Add the build for runtime dispatch for AVX, AVX2 instruction set #26125

lly-zero-one · 2019-09-12T21:08:10Z

Summary: We already had some optimization implementation using AVX2 for improve the quantized kernel performance. In this diff, we want to enable the runtime dispatch.

Test Plan: Sandcastle build and test

Differential Revision: D17337251

jamesr66a · 2019-09-12T21:13:14Z

We should also make sure the CI build configs cover the correct dispatch keys

lly-zero-one · 2019-09-12T21:27:18Z

@ezyang , can you let me know how I can change the CI build configs?

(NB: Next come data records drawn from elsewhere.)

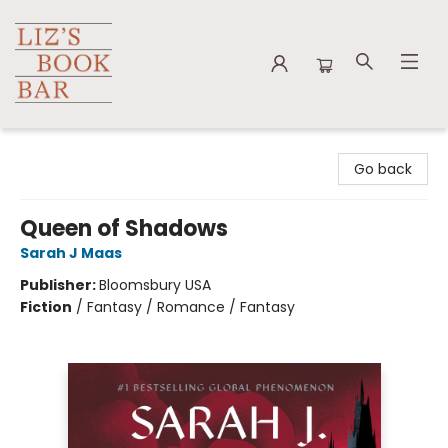
Liz's Book Bar
Go back
Queen of Shadows
Sarah J Maas
Publisher:
Bloomsbury USA
Fiction
/
Fantasy / Romance / Fantasy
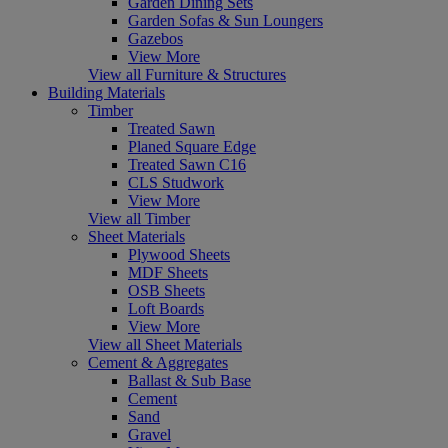
Garden Dining Sets
Garden Sofas & Sun Loungers
Gazebos
View More
View all Furniture & Structures
Building Materials
Timber
Treated Sawn
Planed Square Edge
Treated Sawn C16
CLS Studwork
View More
View all Timber
Sheet Materials
Plywood Sheets
MDF Sheets
OSB Sheets
Loft Boards
View More
View all Sheet Materials
Cement & Aggregates
Ballast & Sub Base
Cement
Sand
Gravel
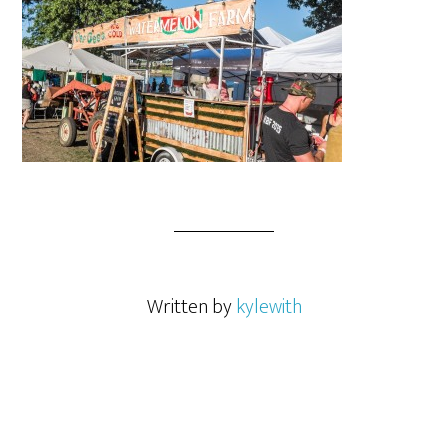
Written by
kylewith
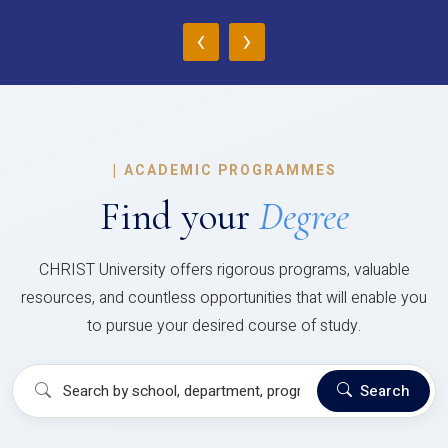
‹
›
|
ACADEMIC PROGRAMMES
Find your
Degree
CHRIST University offers rigorous programs, valuable
resources, and countless opportunities that will enable you
to pursue your desired course of study.
Search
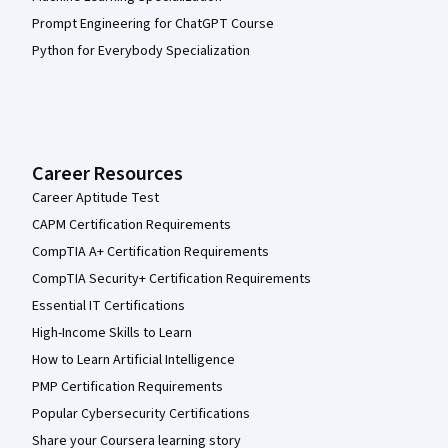
Prompt Engineering for ChatGPT Course
Python for Everybody Specialization
Career Resources
Career Aptitude Test
CAPM Certification Requirements
CompTIA A+ Certification Requirements
CompTIA Security+ Certification Requirements
Essential IT Certifications
High-Income Skills to Learn
How to Learn Artificial Intelligence
PMP Certification Requirements
Popular Cybersecurity Certifications
Share your Coursera learning story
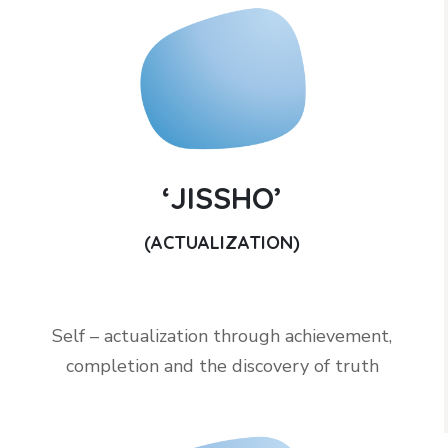
‘JISSHO’
(ACTUALIZATION)
Self – actualization through achievement,
completion and the discovery of truth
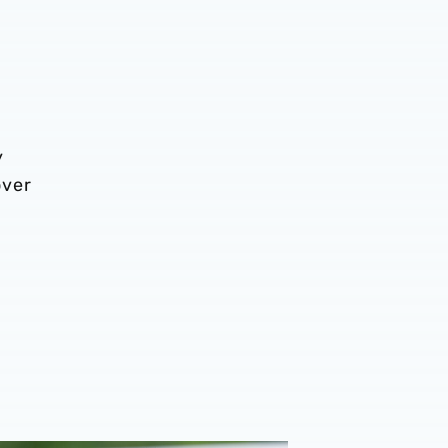
y
over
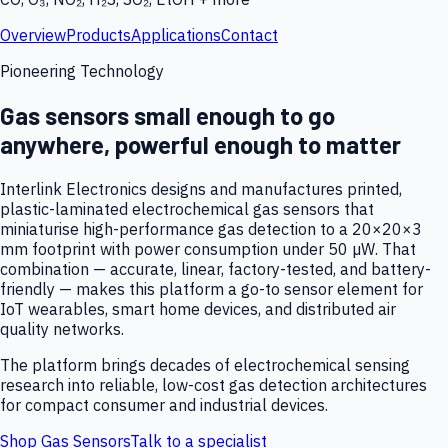
Overview
Products
Applications
Contact
Pioneering Technology
Gas sensors small enough to go
anywhere, powerful enough to matter
Interlink Electronics designs and manufactures printed,
plastic-laminated electrochemical gas sensors that
miniaturise high-performance gas detection to a 20×20×3
mm footprint with power consumption under 50 µW. That
combination — accurate, linear, factory-tested, and battery-
friendly — makes this platform a go-to sensor element for
IoT wearables, smart home devices, and distributed air
quality networks.
The platform brings decades of electrochemical sensing
research into reliable, low-cost gas detection architectures
for compact consumer and industrial devices.
Shop Gas Sensors
Talk to a specialist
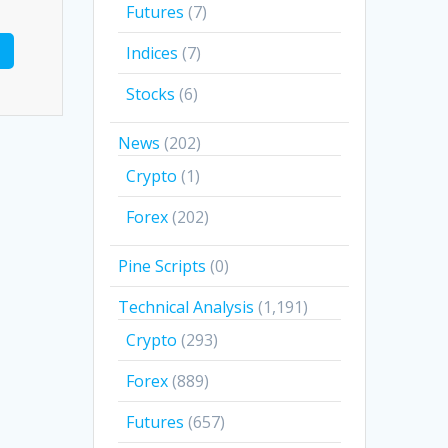
Futures
(7)
Indices
(7)
Stocks
(6)
News
(202)
Crypto
(1)
Forex
(202)
Pine Scripts
(0)
Technical Analysis
(1,191)
Crypto
(293)
Forex
(889)
Futures
(657)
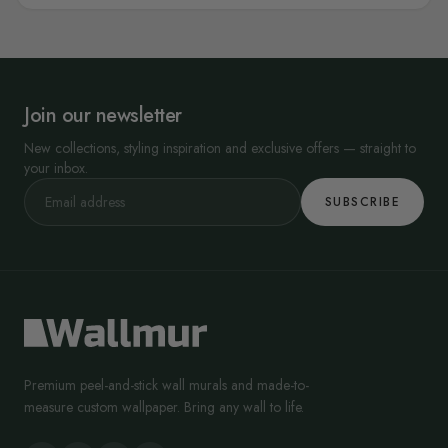
Join our newsletter
New collections, styling inspiration and exclusive offers — straight to
your inbox.
SUBSCRIBE
Premium peel-and-stick wall murals and made-to-
measure custom wallpaper. Bring any wall to life.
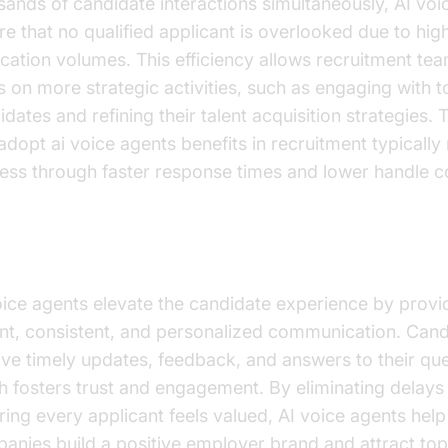
sands of candidate interactions simultaneously, AI voi
re that no qualified applicant is overlooked due to hig
ication volumes. This efficiency allows recruitment te
s on more strategic activities, such as engaging with t
idates and refining their talent acquisition strategies.
 adopt ai voice agents benefits in recruitment typicall
ess through faster response times and lower handle c
didate Experience
oice agents elevate the candidate experience by provi
ant, consistent, and personalized communication. Can
ive timely updates, feedback, and answers to their que
h fosters trust and engagement. By eliminating delays
ring every applicant feels valued, AI voice agents help
anies build a positive employer brand and attract top 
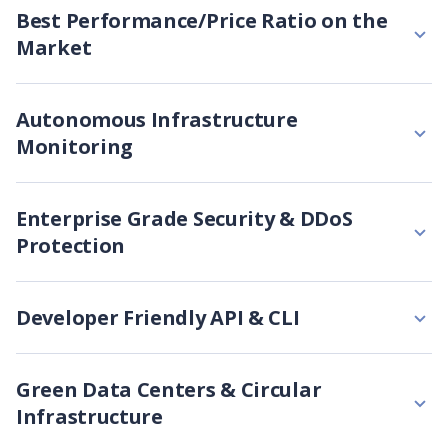
Best Performance/Price Ratio on the
Market
Autonomous Infrastructure
Monitoring
Enterprise Grade Security & DDoS
Protection
Developer Friendly API & CLI
Green Data Centers & Circular
Infrastructure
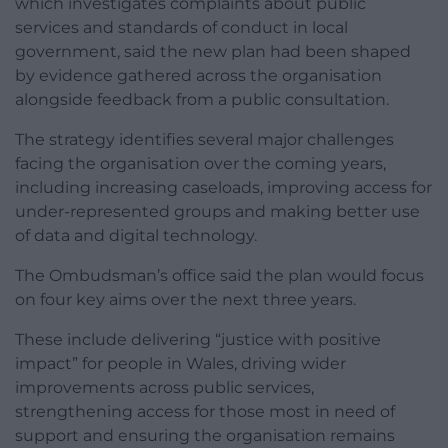
which investigates complaints about public
services and standards of conduct in local
government, said the new plan had been shaped
by evidence gathered across the organisation
alongside feedback from a public consultation.
The strategy identifies several major challenges
facing the organisation over the coming years,
including increasing caseloads, improving access for
under-represented groups and making better use
of data and digital technology.
The Ombudsman’s office said the plan would focus
on four key aims over the next three years.
These include delivering “justice with positive
impact” for people in Wales, driving wider
improvements across public services,
strengthening access for those most in need of
support and ensuring the organisation remains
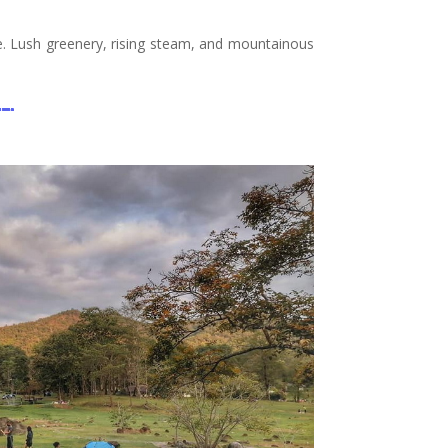
pe. Lush greenery, rising steam, and mountainous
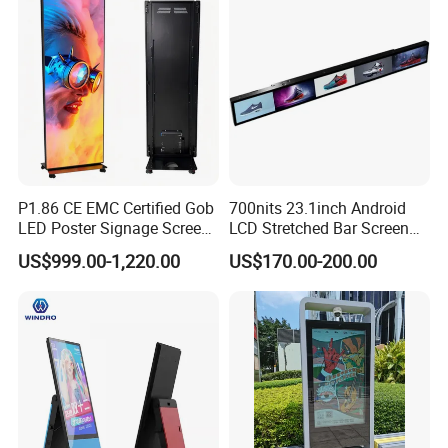
Videowall 63 Videowall TV
Solution Mini Smart
Portable TV
P1.86 CE EMC Certified Gob
700nits 23.1inch Android
LED Poster Signage Screen
LCD Stretched Bar Screen
with Dynamic Content
for Supermarket Shelf
US$999.00-1,220.00
US$170.00-200.00
Display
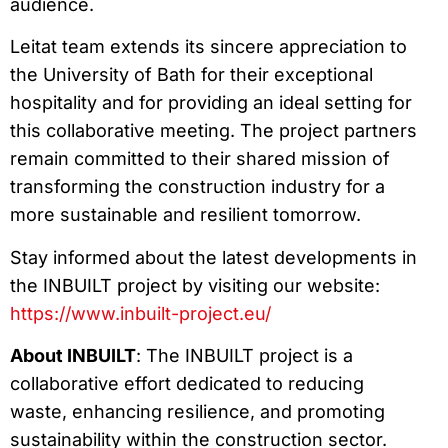
audience.
Leitat team extends its sincere appreciation to
the University of Bath for their exceptional
hospitality and for providing an ideal setting for
this collaborative meeting. The project partners
remain committed to their shared mission of
transforming the construction industry for a
more sustainable and resilient tomorrow.
Stay informed about the latest developments in
the INBUILT project by visiting our website:
https://www.inbuilt-project.eu/
About INBUILT
: The INBUILT project is a
collaborative effort dedicated to reducing
waste, enhancing resilience, and promoting
sustainability within the construction sector.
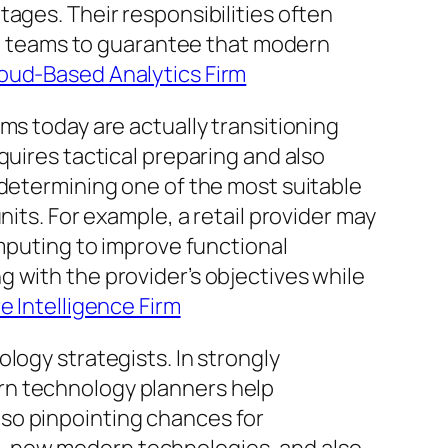
ages. Their responsibilities often
ial teams to guarantee that modern
loud-Based Analytics Firm
ms today are actually transitioning
quires tactical preparing and also
 determining one of the most suitable
its. For example, a retail provider may
omputing to improve functional
 with the provider’s objectives while
e Intelligence Firm
logy strategists. In strongly
rn technology planners help
so pinpointing chances for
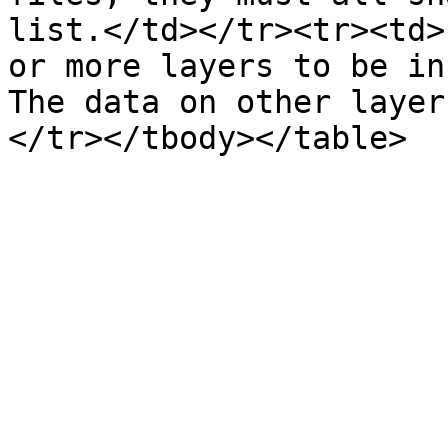
list.</td></tr><tr><td>
or more layers to be in
The data on other layer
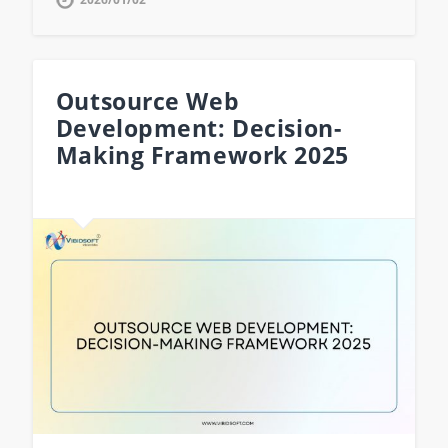
Outsource Web
Development: Decision-
Making Framework 2025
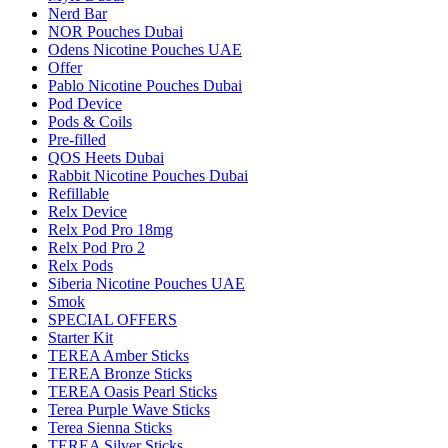
Nerd Bar
NOR Pouches Dubai
Odens Nicotine Pouches UAE
Offer
Pablo Nicotine Pouches Dubai
Pod Device
Pods & Coils
Pre-filled
QOS Heets Dubai
Rabbit Nicotine Pouches Dubai
Refillable
Relx Device
Relx Pod Pro 18mg
Relx Pod Pro 2
Relx Pods
Siberia Nicotine Pouches UAE
Smok
SPECIAL OFFERS
Starter Kit
TEREA Amber Sticks
TEREA Bronze Sticks
TEREA Oasis Pearl Sticks
Terea Purple Wave Sticks
Terea Sienna Sticks
TEREA Silver Sticks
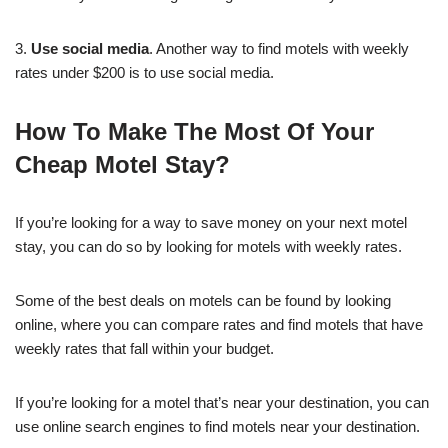
3.
Use social media
. Another way to find motels with weekly
rates under $200 is to use social media.
How To Make The Most Of Your
Cheap Motel Stay?
If you’re looking for a way to save money on your next motel
stay, you can do so by looking for motels with weekly rates.
Some of the best deals on motels can be found by looking
online, where you can compare rates and find motels that have
weekly rates that fall within your budget.
If you’re looking for a motel that’s near your destination, you can
use online search engines to find motels near your destination.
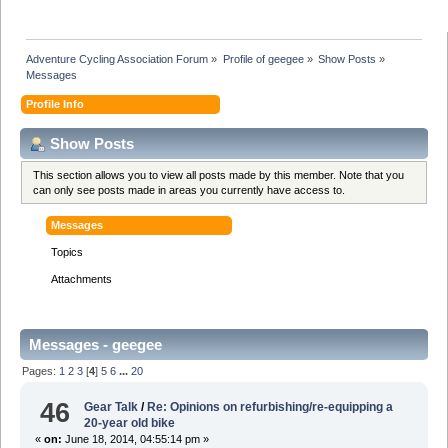
Adventure Cycling Association Forum
»
Profile of geegee
»
Show Posts
»
Messages
Profile Info
Show Posts
This section allows you to view all posts made by this member. Note that you
can only see posts made in areas you currently have access to.
Messages
Topics
Attachments
Messages - geegee
Pages:
1
2
3
[
4
]
5
6
...
20
46
Gear Talk
/
Re: Opinions on refurbishing/re-equipping a
20-year old bike
«
on:
June 18, 2014, 04:55:14 pm »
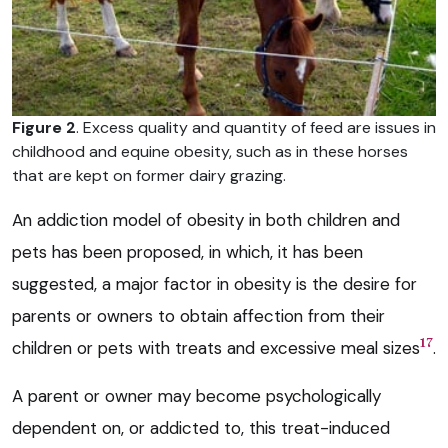
Figure 2
. Excess quality and quantity of feed are issues in
childhood and equine obesity, such as in these horses
that are kept on former dairy grazing.
An addiction model of obesity in both children and
pets has been proposed, in which, it has been
suggested, a major factor in obesity is the desire for
parents or owners to obtain affection from their
17
children or pets with treats and excessive meal sizes
.
A parent or owner may become psychologically
dependent on, or addicted to, this treat-induced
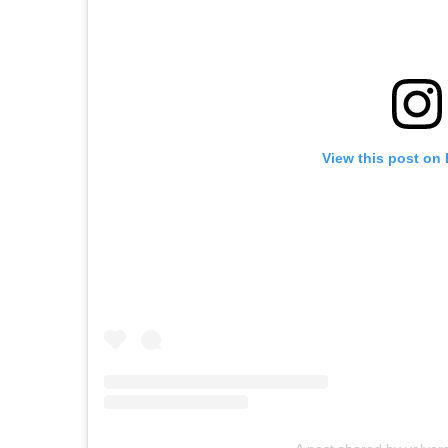
View this post on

dzhulgakov · 2019-09-13T05:46:12Z

Btw, shall we cover AVX512 VNNI too? From what I understand they are actually very important for fast quantized kernels without saturation. Not sure whether it should be a separate flag or we can fold it with regular AVX512 (in which case we'd skip 512 on SkyLake)

ezyang · 2019-09-13T13:50:30Z

First, you'll need to check that the CircleCI machines actually support AVX512. Probably the easiest way is to "Rerun with SSH" one of the jobs, ssh in and then poke around to figure out the support.

Then, selection of particular kernels is done by way of ATEN_CPU_CAPABILITY in .jenkins/pytorch/test.sh. You need to edit the CircleCI config to add another job for AVX512. If you want someone to walk you through the CI scripts in person, @kostmo is probably a good person to go find.

jamesr66a · 2019-09-13T20:42:48Z

From offline discussion with @dzhulgakov:

We haven't seen a use case for the instructions in AVX512 VNNI yet (they seem better suited to be supported in the FBGEMM kernels directly), so let's hold off on adding support for those.

jamesr66a · 2019-09-13T20:50:28Z

cmake/Codegen.cmake

Is this section needed? Wouldn't it be covered by the code at line 109 above?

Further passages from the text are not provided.